[Dataset items]
--- START ---
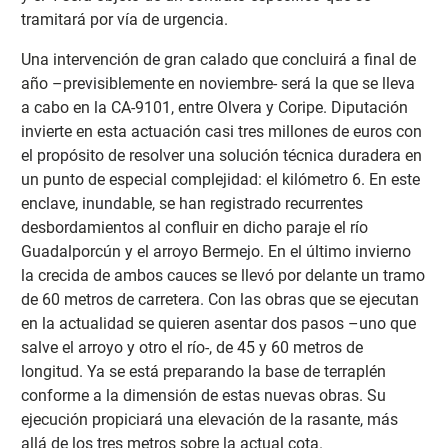
tramitará por vía de urgencia.
Una intervención de gran calado que concluirá a final de
año –previsiblemente en noviembre- será la que se lleva
a cabo en la CA-9101, entre Olvera y Coripe. Diputación
invierte en esta actuación casi tres millones de euros con
el propósito de resolver una solución técnica duradera en
un punto de especial complejidad: el kilómetro 6. En este
enclave, inundable, se han registrado recurrentes
desbordamientos al confluir en dicho paraje el río
Guadalporcún y el arroyo Bermejo. En el último invierno
la crecida de ambos cauces se llevó por delante un tramo
de 60 metros de carretera. Con las obras que se ejecutan
en la actualidad se quieren asentar dos pasos –uno que
salve el arroyo y otro el río-, de 45 y 60 metros de
longitud. Ya se está preparando la base de terraplén
conforme a la dimensión de estas nuevas obras. Su
ejecución propiciará una elevación de la rasante, más
allá de los tres metros sobre la actual cota.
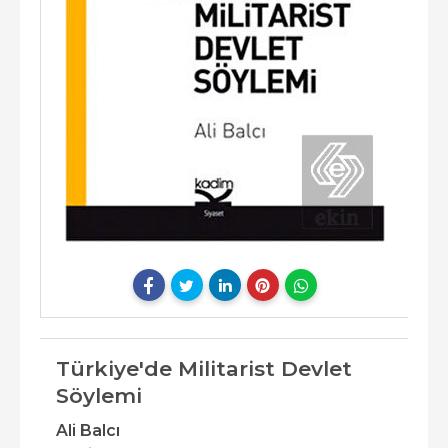
Türkiye'de Militarist Devlet
Söylemi
Ali Balcı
--- END ---
= The problem =
Exact copy, pictures excluded: print only the lines from the line containing "en la actualidad" through the end of the records.

= Finished exercise =
en la actualidad se quieren asentar dos pasos –uno que
salve el arroyo y otro el río-, de 45 y 60 metros de
longitud. Ya se está preparando la base de terraplén
conforme a la dimensión de estas nuevas obras. Su
ejecución propiciará una elevación de la rasante, más
allá de los tres metros sobre la actual cota.
Türkiye'de Militarist Devlet
Söylemi
Ali Balcı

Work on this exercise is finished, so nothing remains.